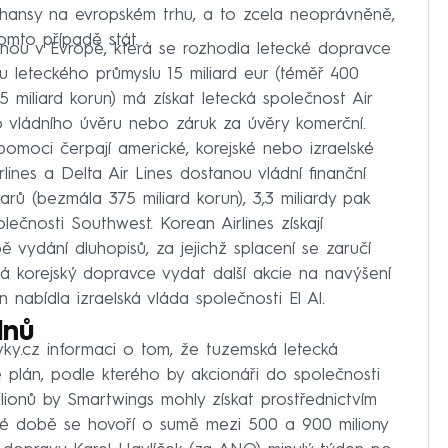
thansy na evropském trhu, a to zcela neoprávněně,
tomto případě stát.
nou v Evropě, která se rozhodla letecké dopravce
u leteckého průmyslu 15 miliard eur (téměř 400
185 miliard korun) má získat letecká společnost Air
vládního úvěru nebo záruk za úvěry komerční.
 pomoci čerpají americké, korejské nebo izraelské
irlines a Delta Air Lines dostanou vládní finanční
larů (bezmála 375 miliard korun), 3,3 miliardy pak
lečnosti Southwest. Korean Airlines získají
 vydání dluhopisů, za jejichž splacení se zaručí
má korejský dopravce vydat další akcie na navýšení
 nabídla izraelská vláda společnosti El Al.
dnů
vky.cz informaci o tom, že tuzemská letecká
 plán, podle kterého by akcionáři do společnosti
milionů by Smartwings mohly získat prostřednictvím
né době se hovoří o sumě mezi 500 a 900 miliony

****************

The line containing "pomoci čerpají americké, korejské" and all lines after it, to the end of the records, are to be output exactly and alone.

 pomoci čerpají americké, korejské nebo izraelské
irlines a Delta Air Lines dostanou vládní finanční
larů (bezmála 375 miliard korun), 3,3 miliardy pak
lečnosti Southwest. Korean Airlines získají
 vydání dluhopisů, za jejichž splacení se zaručí
má korejský dopravce vydat další akcie na navýšení
 nabídla izraelská vláda společnosti El Al.
dnů
vky.cz informaci o tom, že tuzemská letecká
 plán, podle kterého by akcionáři do společnosti
milionů by Smartwings mohly získat prostřednictvím
né době se hovoří o sumě mezi 500 a 900 miliony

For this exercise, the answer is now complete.